Traversée par le désir de trouver des réponses aux questions existentielles sur le mystère de la vie humaine, son œuvre s’attache à abolir les frontières entre les genres littéraires, qu’elle qualifie, dans son discours de réception du Prix Nobel, de barrières stériles engendrées par le capitalisme contemporain. Dans ce discours, elle résume également l’ambition toute particulière de sa plume érudite : trouver des manières nouvelles de raconter le monde. Un narrateur fait de toutes les particularités du tout vivant qui nous entoure, capable d’empathie et de tendresse - « la variante la plus humble de l’amour » - envers chacun des personnages constitue pour elle l’unique manière de rendre compte du commun de l’expérience humaine.

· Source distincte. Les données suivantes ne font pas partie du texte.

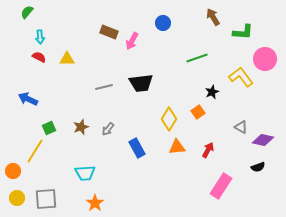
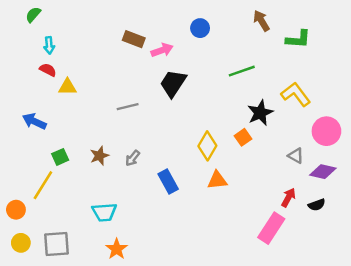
pink arrow: (132, 41) -> (162, 50), turned -138
yellow triangle: (67, 59) -> (67, 87), moved
pink circle: (265, 59) -> (326, 131), moved
black trapezoid: (141, 83) -> (173, 83), moved, turned 130
black star: (212, 92) -> (260, 113), size x1.5
red arrow: (208, 150) -> (288, 197), moved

Écologiste, féministe, proeuropéenne pessimiste tendre, l’écrivaine polonaise demeure convaincue des pouvoirs de la littérature, capable de ressouder les imaginaires. Dans cette période de grands bouleversement de vie, de mentalité et même de philosophie que nous traversons, elle se dit convaincue de la nécessité de créer de nouveaux mythes.

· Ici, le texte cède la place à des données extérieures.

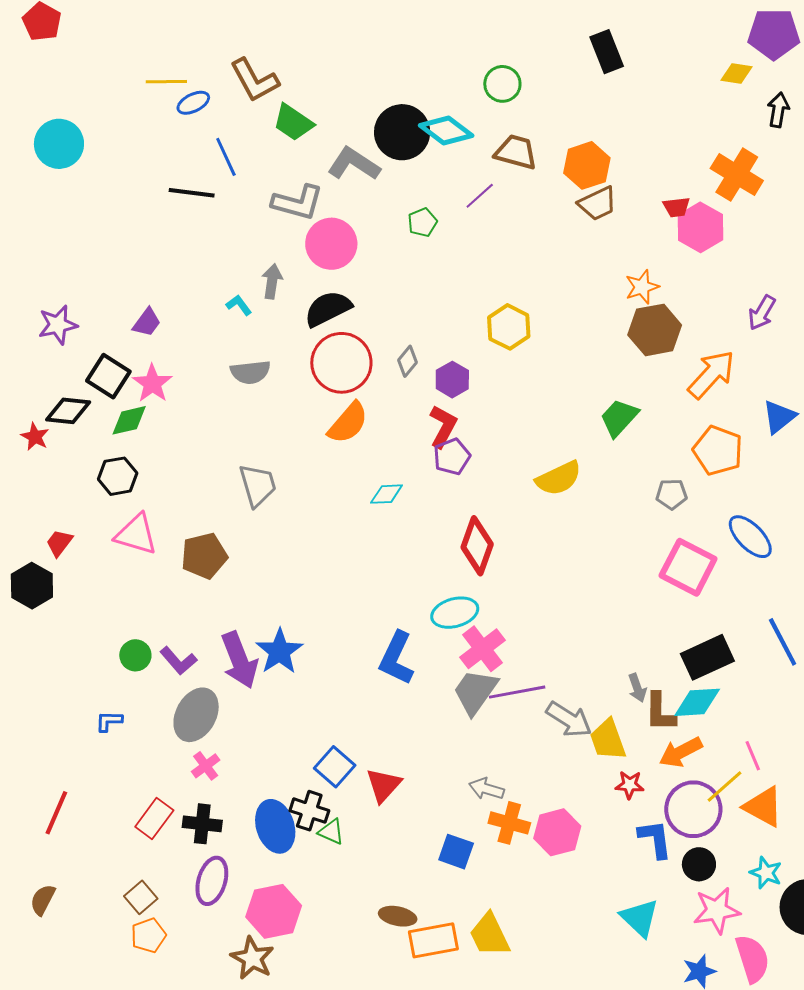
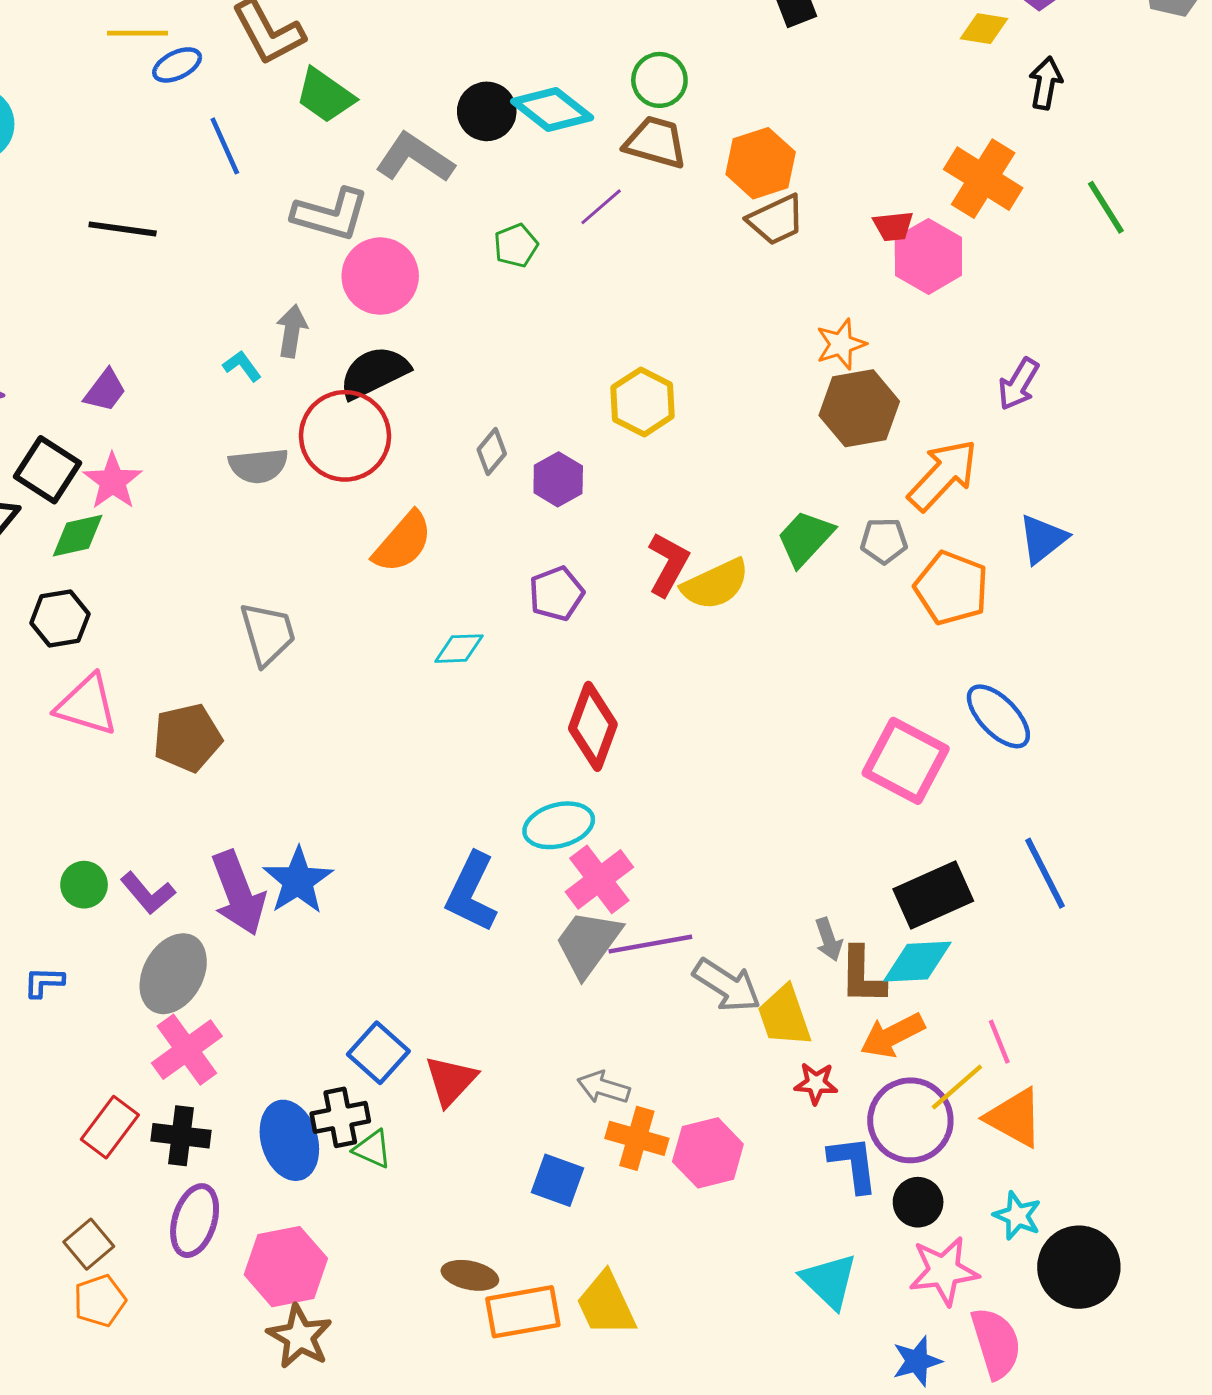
green circle: (502, 84) -> (659, 80), moved
black circle: (402, 132) -> (487, 111), size x0.7
black line: (192, 193) -> (123, 229), moved
red circle: (341, 363) -> (345, 436), moved
red L-shape: (443, 426) -> (668, 564), moved
yellow semicircle: (559, 478) -> (715, 584), moved
gray pentagon: (672, 494) -> (884, 541), moved
pink cross: (206, 766) -> (187, 1050), size x1.6
black cross: (309, 811) -> (340, 1117), turned -30
brown star: (252, 958) -> (300, 1337), moved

En 2020, elle créée la Fondation Olga Tokarczuk à Wroclaw grâce à son Prix Nobel dans le but de soutenir la culture et l’art polonais dans le monde, et dans le soucis de défendre les droits humains et civiques, la protection de l’environnement, et les droits des femmes. Une institution qui se positionne pour une société démocratique où la liberté d’expression et l’égalité sont les valeurs cardinales. Prolongeant ainsi dans le réel les ambitions portées par son œuvre littéraire. En 2021, elle reprend la direction du Festiwal Gory Literatury, qui se déroule chaque année en juillet.


Bibliographie

 

DERNIER OUVRAGE

 
Romans

Le Banquet des Empouses

Noir sur Blanc - 2024

En septembre 1912, lorsqu’il arrive au sanatorium de Görbersdorf, dans les montagnes de Basse-Silésie, le jeune Wojnicz espère que le traitement et l’air pur stopperont la maladie funeste qu’on vient de lui diagnostiquer : tuberculosis. À la Pension pour Messieurs, Wojnicz intègre une société exclusivement masculine, des malades venus de toute l’Europe qui, jour après jour, discutent de la marche du monde et, surtout, de la « question de la femme ». Mais en arrière-plan de ce symposium des misogynies, voici que s’élève une voix primordiale, faite de toutes les voix des femmes tant redoutées…

Hypersensible, malmené par un père autoritaire, Wojnicz veut à toute force étouffer son ambiguïté et dissimuler aux autres ce qu’il est ou redoute de devenir. Pourtant, une mort violente, puis le récit d’autres événements terribles survenus dans la région, vont le conduire à sortir de lui-même. Alors qu’il est question de meurtres rituels et de sorcières ayant trouvé refuge dans les forêts, notre héros va marcher au-devant de forces obscures dont il ne sait pas qu’elles s’intéressent déjà à lui.